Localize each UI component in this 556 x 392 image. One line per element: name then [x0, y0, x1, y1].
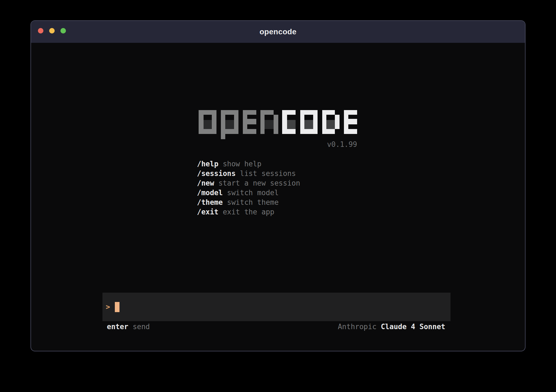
command-description: list sessions: [240, 169, 296, 178]
close-button[interactable]: [38, 28, 43, 33]
command-description: exit the app: [223, 208, 274, 216]
command-description: switch model: [227, 189, 279, 197]
command-name: /sessions: [197, 169, 236, 178]
text-cursor: [115, 302, 119, 312]
model-indicator: Anthropic Claude 4 Sonnet: [338, 323, 445, 331]
command-description: start a new session: [218, 179, 300, 187]
command-name: /new: [197, 179, 214, 187]
command-name: /exit: [197, 208, 218, 216]
minimize-button[interactable]: [49, 28, 55, 33]
prompt-chevron-icon: >: [106, 303, 110, 311]
command-list-item: /sessions list sessions: [197, 169, 300, 178]
prompt-input[interactable]: >: [102, 293, 451, 321]
model-name: Claude 4 Sonnet: [381, 323, 445, 331]
window-title: opencode: [260, 27, 297, 36]
command-name: /model: [197, 189, 223, 197]
app-window: opencode: [31, 21, 525, 351]
traffic-lights: [38, 28, 66, 33]
command-name: /help: [197, 160, 218, 168]
status-bar: enter send Anthropic Claude 4 Sonnet: [102, 322, 451, 332]
keybind-action: send: [133, 323, 150, 331]
command-list-item: /theme switch theme: [197, 197, 300, 207]
zoom-button[interactable]: [60, 28, 66, 33]
opencode-logo: [199, 110, 357, 139]
keybind-key: enter: [107, 323, 128, 331]
command-list-item: /exit exit the app: [197, 207, 300, 217]
command-description: switch theme: [227, 198, 279, 206]
model-provider: Anthropic: [338, 323, 377, 331]
command-list-item: /help show help: [197, 159, 300, 169]
command-list-item: /new start a new session: [197, 178, 300, 188]
version-label: v0.1.99: [199, 141, 357, 148]
desktop-background: opencode: [0, 0, 556, 392]
command-description: show help: [223, 160, 262, 168]
command-name: /theme: [197, 198, 223, 206]
command-list-item: /model switch model: [197, 188, 300, 197]
window-titlebar[interactable]: opencode: [31, 21, 525, 43]
keybind-hint: enter send: [107, 323, 150, 331]
command-list: /help show help /sessions list sessions …: [197, 159, 300, 217]
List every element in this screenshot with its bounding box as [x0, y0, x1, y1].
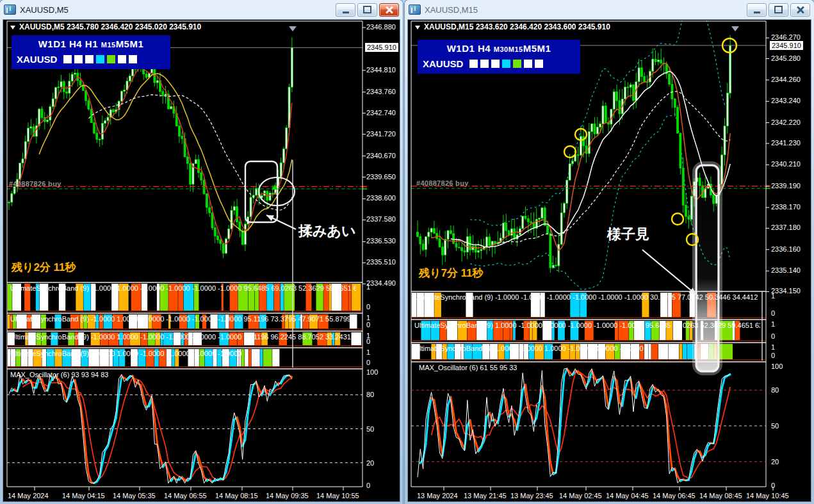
oscillator-scale-label: 20 [366, 459, 374, 467]
oscillator-scale-label: 0 [771, 482, 775, 489]
symbol-dropdown-icon[interactable] [415, 26, 420, 29]
chart-ohlc-header: XAUUSD,M15 2343.620 2346.420 2343.600 23… [415, 22, 610, 31]
chart-window-m5[interactable]: XAUUSD,M5 XAUUSD,M5 2345.780 2346.420 23… [0, 0, 403, 504]
price-axis-label: 2337.180 [771, 224, 801, 231]
price-axis-label: 2342.740 [366, 109, 396, 117]
indicator-scale-min: 0 [366, 359, 370, 366]
price-axis-label: 2343.760 [366, 88, 396, 95]
time-axis-label: 14 May 10:55 [316, 492, 359, 500]
timeframe-color-square [107, 55, 115, 63]
price-axis-label: 2337.580 [366, 215, 396, 223]
price-axis-label: 2338.600 [366, 194, 396, 202]
close-button[interactable] [379, 3, 399, 17]
timeframe-color-square [469, 60, 478, 68]
oscillator-scale-label: 100 [771, 362, 783, 370]
candle-countdown: 残り7分 11秒 [419, 266, 484, 280]
time-axis-label: 14 May 05:35 [113, 492, 156, 500]
oscillator-scale-label: 20 [771, 458, 779, 466]
window-title: XAUUSD,M15 [425, 5, 745, 15]
timeframe-color-square [85, 55, 94, 63]
time-axis-label: 14 May 10:45 [746, 492, 789, 500]
maximize-button[interactable] [357, 3, 377, 17]
time-axis-label: 14 May 2024 [8, 492, 49, 500]
timeframe-color-square [513, 60, 521, 68]
chart-area[interactable] [407, 19, 811, 502]
indicator-panel-label: UltimateSynchroBand (9) -1.0000 1.0000 -… [10, 350, 241, 357]
price-axis-label: 2334.150 [771, 287, 801, 295]
titlebar[interactable]: XAUUSD,M15 [405, 0, 814, 19]
oscillator-scale-label: 50 [366, 425, 374, 433]
window-title: XAUUSD,M5 [20, 5, 334, 15]
indicator-scale-min: 0 [366, 321, 370, 329]
indicator-panel-label: UltimateSynchroBand (9) -1.0000 1.0000 -… [10, 333, 356, 341]
time-axis-label: 14 May 08:15 [215, 492, 258, 500]
indicator-panel-label: UltimateSynchroBand (9) 1.0000 -1.0000 1… [414, 345, 644, 352]
oscillator-scale-label: 80 [366, 391, 374, 398]
timeframe-color-square [524, 60, 532, 68]
indicator-scale-max: 1 [771, 343, 775, 351]
current-price-tag: 2345.910 [770, 41, 803, 50]
timeframe-signal-panel: W1D1 H4 H1 M15M5M1 XAUUSD [12, 35, 170, 69]
indicator-scale-min: 0 [771, 332, 775, 340]
time-axis-label: 14 May 06:45 [653, 492, 696, 500]
trade-ticket-label: #40887826 buy [9, 180, 61, 188]
titlebar[interactable]: XAUUSD,M5 [0, 0, 403, 19]
indicator-scale-min: 0 [366, 337, 370, 345]
oscillator-label: MAX_Oscillator (6) 61 55 95 33 [419, 364, 517, 371]
indicator-scale-max: 1 [366, 283, 370, 291]
maximize-button[interactable] [769, 3, 788, 17]
price-axis-label: 2346.270 [771, 33, 801, 41]
indicator-panel-label: UltimateSynchroBand (9) -1.0000 -1.0000 … [414, 293, 760, 301]
timeframe-color-square [535, 60, 543, 68]
price-axis-label: 2339.650 [366, 173, 396, 181]
price-axis-label: 2344.810 [366, 66, 396, 74]
minimize-button[interactable] [747, 3, 767, 17]
chart-app-icon [409, 4, 421, 15]
oscillator-label: MAX_Oscillator (6) 93 93 94 83 [10, 371, 108, 378]
timeframe-squares [469, 60, 546, 68]
indicator-scale-max: 1 [366, 348, 370, 356]
time-axis-label: 14 May 02:45 [559, 492, 602, 500]
current-price-tag: 2345.910 [365, 43, 398, 52]
price-axis-label: 2336.530 [366, 237, 396, 245]
timeframe-labels: W1D1 H4 M30M15M5M1 [423, 43, 575, 54]
timeframe-color-square [480, 60, 489, 68]
time-axis-label: 14 May 04:15 [62, 492, 105, 500]
price-axis-label: 2346.880 [366, 23, 396, 31]
close-button[interactable] [790, 3, 810, 17]
price-axis-label: 2336.160 [771, 245, 801, 253]
symbol-dropdown-icon[interactable] [10, 26, 15, 29]
indicator-scale-max: 1 [771, 320, 775, 328]
price-axis-label: 2341.720 [366, 130, 396, 138]
price-axis-label: 2341.230 [771, 139, 801, 147]
timeframe-signal-panel: W1D1 H4 M30M15M5M1 XAUUSD [418, 40, 580, 74]
price-axis-label: 2345.280 [771, 54, 801, 62]
price-axis-label: 2339.190 [771, 182, 801, 190]
indicator-panel-label: UltimateSynchroBand (9) -1.0000 1.0000 -… [10, 315, 356, 323]
indicator-scale-min: 0 [771, 309, 775, 317]
trade-ticket-label: #40887826 buy [416, 179, 469, 187]
timeframe-color-square [491, 60, 500, 68]
time-axis-label: 13 May 2024 [417, 492, 458, 500]
chart-window-m15[interactable]: XAUUSD,M15 XAUUSD,M15 2343.620 2346.420 … [405, 0, 814, 504]
price-axis-label: 2343.240 [771, 97, 801, 104]
oscillator-scale-label: 0 [366, 482, 370, 489]
oscillator-scale-label: 50 [771, 422, 779, 430]
time-axis-label: 13 May 23:45 [510, 492, 553, 500]
time-axis-label: 14 May 09:35 [266, 492, 309, 500]
indicator-scale-min: 0 [771, 352, 775, 359]
indicator-scale-min: 0 [366, 303, 370, 311]
timeframe-color-square [502, 60, 510, 68]
price-axis-label: 2340.670 [366, 152, 396, 159]
timeframe-color-square [74, 55, 83, 63]
price-axis-label: 2335.140 [771, 266, 801, 274]
candle-countdown: 残り2分 11秒 [12, 260, 76, 275]
price-axis-label: 2342.220 [771, 118, 801, 126]
timeframe-color-square [118, 55, 126, 63]
time-axis-label: 14 May 04:45 [606, 492, 649, 500]
indicator-scale-max: 1 [771, 292, 775, 300]
symbol-label: XAUUSD [423, 58, 463, 69]
annotation-text: 様子見 [607, 225, 649, 244]
minimize-button[interactable] [336, 3, 355, 17]
time-axis-label: 13 May 21:45 [464, 492, 507, 500]
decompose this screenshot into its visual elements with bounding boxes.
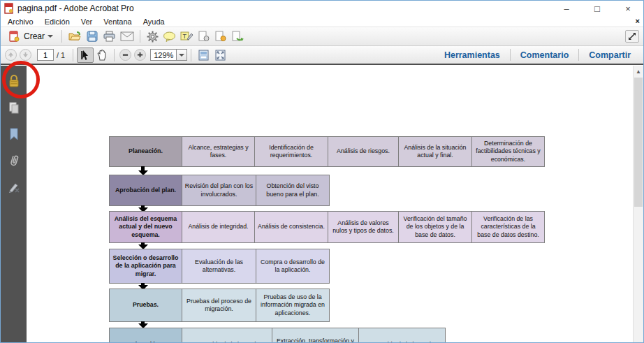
menu-ver[interactable]: Ver — [75, 16, 98, 27]
zoom-level-value[interactable]: 129% — [150, 49, 177, 61]
phase-task-cell: Análisis de integridad. — [182, 211, 255, 243]
document-page[interactable]: Planeación.Alcance, estrategias y fases.… — [27, 66, 633, 342]
open-file-button[interactable] — [66, 29, 84, 44]
tab-comentario[interactable]: Comentario — [511, 46, 578, 64]
save-button[interactable] — [84, 29, 101, 44]
document-badge-icon — [214, 31, 227, 42]
gear-icon — [147, 31, 159, 43]
zoom-in-button[interactable] — [134, 49, 146, 61]
close-button[interactable]: × — [613, 1, 643, 16]
phase-task-cell: Pruebas de uso de la información migrada… — [256, 289, 330, 322]
flow-row-migracion: Migración.Respaldo de la base deExtracci… — [109, 328, 446, 342]
arrow-up-icon — [8, 52, 14, 58]
flow-row-pruebas: Pruebas.Pruebas del proceso de migración… — [109, 289, 330, 322]
crear-button[interactable]: Crear — [3, 29, 58, 44]
comment-button[interactable] — [161, 29, 178, 44]
zoom-out-button[interactable] — [119, 49, 131, 61]
menu-ventana[interactable]: Ventana — [98, 16, 137, 27]
phase-task-cell: Pruebas del proceso de migración. — [182, 289, 256, 322]
phase-task-cell: Análisis de riesgos. — [328, 136, 399, 167]
navigation-toolbar: / 1 129% — [1, 46, 643, 65]
menu-ayuda[interactable]: Ayuda — [138, 16, 170, 27]
phase-task-cell: Verificación del tamaño de los objetos y… — [398, 211, 472, 243]
menu-edicion[interactable]: Edición — [39, 16, 75, 27]
flow-row-seleccion-o-desarrollo-de-la-aplicacion-para-migrar: Selección o desarrollo de la aplicación … — [109, 249, 330, 284]
toolbar-separator — [191, 49, 191, 61]
phase-header: Migración. — [109, 328, 182, 342]
phase-task-cell: Extracción, transformación y carga — [272, 328, 359, 342]
document-export-button[interactable] — [229, 29, 246, 44]
chevron-down-icon — [47, 35, 53, 38]
lock-icon — [8, 74, 20, 88]
phase-task-cell: Análisis de consistencia. — [254, 211, 328, 243]
menu-archivo[interactable]: Archivo — [1, 16, 39, 27]
email-button[interactable] — [118, 29, 136, 44]
phase-task-cell: Análisis de valores nulos y tipos de dat… — [328, 211, 399, 243]
phase-task-cell: Compra o desarrollo de la aplicación. — [256, 249, 330, 284]
previous-page-button[interactable] — [5, 49, 17, 61]
close-document-icon[interactable]: × — [636, 16, 640, 27]
page-number-input[interactable] — [37, 49, 54, 61]
scrollbar-thumb[interactable] — [634, 78, 643, 207]
document-export-icon — [231, 31, 244, 42]
email-icon — [120, 31, 134, 41]
window-controls: – □ × — [551, 1, 643, 16]
zoom-dropdown-button[interactable] — [177, 49, 187, 61]
acrobat-window: pagina.pdf - Adobe Acrobat Pro – □ × Arc… — [0, 0, 644, 343]
toolbar-separator — [140, 30, 140, 43]
tab-compartir[interactable]: Compartir — [579, 46, 641, 64]
select-tool-button[interactable] — [77, 48, 94, 63]
settings-button[interactable] — [144, 29, 161, 44]
attachments-panel-button[interactable] — [6, 152, 22, 169]
document-badge-button[interactable] — [212, 29, 229, 44]
fit-width-icon — [198, 50, 210, 61]
document-status-button[interactable] — [196, 29, 212, 44]
chevron-down-icon — [179, 54, 184, 57]
fit-page-icon — [214, 50, 226, 61]
phase-header: Planeación. — [109, 136, 182, 167]
next-page-button[interactable] — [20, 49, 31, 61]
minimize-button[interactable]: – — [551, 1, 582, 16]
main-area: Planeación.Alcance, estrategias y fases.… — [1, 66, 643, 342]
flow-row-aprobacion-del-plan: Aprobación del plan.Revisión del plan co… — [109, 175, 330, 206]
phase-task-cell: Verificación de las características de l… — [471, 211, 545, 243]
navigation-sidebar — [1, 66, 27, 342]
toolbar-separator — [61, 30, 62, 43]
phase-task-cell: Alcance, estrategias y fases. — [182, 136, 255, 167]
page-thumbnails-button[interactable] — [6, 99, 22, 116]
phase-task-cell: Obtención del visto bueno para el plan. — [256, 175, 330, 206]
phase-header: Aprobación del plan. — [109, 175, 182, 206]
bookmarks-panel-button[interactable] — [6, 126, 22, 143]
scroll-up-arrow-icon[interactable]: ▲ — [634, 66, 643, 77]
plus-icon — [137, 52, 143, 58]
page-count-label: / 1 — [57, 51, 65, 59]
hand-icon — [96, 50, 108, 61]
signatures-panel-button[interactable] — [6, 179, 22, 196]
cursor-arrow-icon — [80, 50, 90, 61]
menu-bar: ArchivoEdiciónVerVentanaAyuda× — [1, 16, 643, 27]
collapse-toolbar-button[interactable] — [625, 30, 639, 43]
main-toolbar: Crear — [1, 27, 643, 46]
vertical-scrollbar[interactable]: ▲ — [633, 66, 643, 342]
tab-herramientas[interactable]: Herramientas — [434, 46, 510, 64]
right-panel-tabs: HerramientasComentarioCompartir — [434, 46, 641, 64]
print-button[interactable] — [101, 29, 118, 44]
phase-task-cell: Análisis de la situación actual y final. — [398, 136, 472, 167]
flow-row-analisis-del-esquema-actual-y-del-nuevo-esquema: Análisis del esquema actual y del nuevo … — [109, 211, 545, 243]
security-panel-button[interactable] — [6, 73, 22, 89]
pages-icon — [8, 101, 20, 114]
phase-task-cell: Determinación de factibilidades técnicas… — [471, 136, 545, 167]
phase-task-cell: Respaldo de la base de — [358, 328, 446, 342]
minus-icon — [122, 52, 129, 58]
phase-header: Selección o desarrollo de la aplicación … — [109, 249, 182, 284]
maximize-button[interactable]: □ — [582, 1, 613, 16]
phase-task-cell: Evaluación de las alternativas. — [182, 249, 256, 284]
highlight-text-button[interactable]: T — [178, 29, 196, 44]
flow-row-planeacion: Planeación.Alcance, estrategias y fases.… — [109, 136, 545, 167]
fit-page-button[interactable] — [212, 48, 228, 63]
comment-bubble-icon — [163, 31, 176, 42]
hand-tool-button[interactable] — [94, 48, 110, 63]
fit-width-button[interactable] — [195, 48, 212, 63]
title-bar: pagina.pdf - Adobe Acrobat Pro – □ × — [1, 1, 643, 16]
crear-label: Crear — [24, 31, 45, 41]
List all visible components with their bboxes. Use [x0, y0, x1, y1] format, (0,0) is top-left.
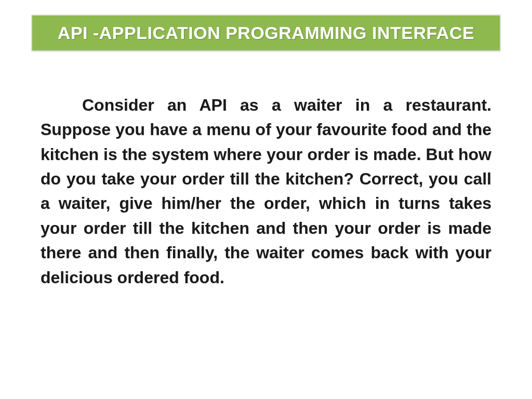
title-banner: API -APPLICATION PROGRAMMING INTERFACE	[31, 15, 501, 51]
slide-body-text: Consider an API as a waiter in a restaur…	[41, 93, 491, 290]
slide-title: API -APPLICATION PROGRAMMING INTERFACE	[43, 23, 489, 43]
slide-container: API -APPLICATION PROGRAMMING INTERFACE C…	[0, 0, 532, 399]
body-content: Consider an API as a waiter in a restaur…	[31, 93, 501, 290]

::::

### [What needs to be done]
Which of the lines above hold the word "send"? Copy each one.

### [Your response]
status-bar: enter send Anthropic Claude 4 Sonnet: [102, 322, 451, 332]
keybind-action: send: [133, 323, 150, 331]
keybind-hint: enter send: [107, 323, 150, 331]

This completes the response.